Estas reglas de estética son medios para considerar la verdadera belleza de la santidad en el hombre. Y por lo tanto la belleza y santidad de la más alta de todas las meras criaturas, la Santísima Virgen, que con tanta y tan espléndida propiedad ha sido y debe ser comparada tanto al cielo como al mar.

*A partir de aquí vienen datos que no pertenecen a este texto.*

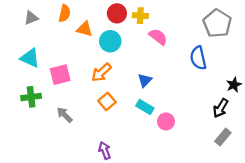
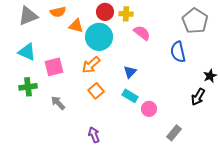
orange semicircle: (65, 13) -> (58, 12), turned 63
gray triangle: (31, 18) -> (28, 16), size x1.5
cyan circle: (110, 41) -> (99, 37), size x1.4
gray rectangle: (223, 137) -> (174, 133), moved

Alma de una inmensidad inefable, en la cual todas las formas de virtud y de belleza existen con una perfección supereminente, de la cual ninguno de nosotros puede tener una idea exacta, Nuestra Señora es aquel mar, aquel cielo de virtudes frente al cual el hombre debe quedar sobrecogido y absorto, y que con todas sus fuerzas debe procurar amar e imitar. En la Santísima Virgen se encuentra también la misma unidad en la variedad de los dones de Dios. Esto se nota bien en el hecho de que siendo una, Ella se nos presenta en la admirable variedad de sus invocaciones. Ella es Nuestra Señora de la Paz y Nuestra Señora de los Placeres, pero también es Nuestra Señora de los Dolores; es la Salud de los Enfermos, pero es Nuestra Señora de la Buena Muerte. En ella todos los contrastes se armonizan. Ella es al mismo tiempo Auxilio de los Cristianos, y Refugio de los Pecadores; Ella es glorificada por su incomparable humildad, pero todos los videntes que tuvieron la felicidad de contemplarla en sus apariciones comentan su soberana majestad; Ella se presenta ut castrorum acies ordinata —“como un ejército en orden de batalla”—, y al mismo tiempo es Mater clementiae et misericordiae — “Madre clemente y misericordiosa”. Podríamos hacer un estudio de María Santísima con el auxilio de los mismos principios que usamos al analizar el cielo y el mar. Podemos contemplar en una perfecta armonía contrastes aparentemente irreconciliables, como el de la Madre llamada Virgen de las vírgenes, pero que también podría, muy lícita y válidamente, ser llamada Madre de las madres.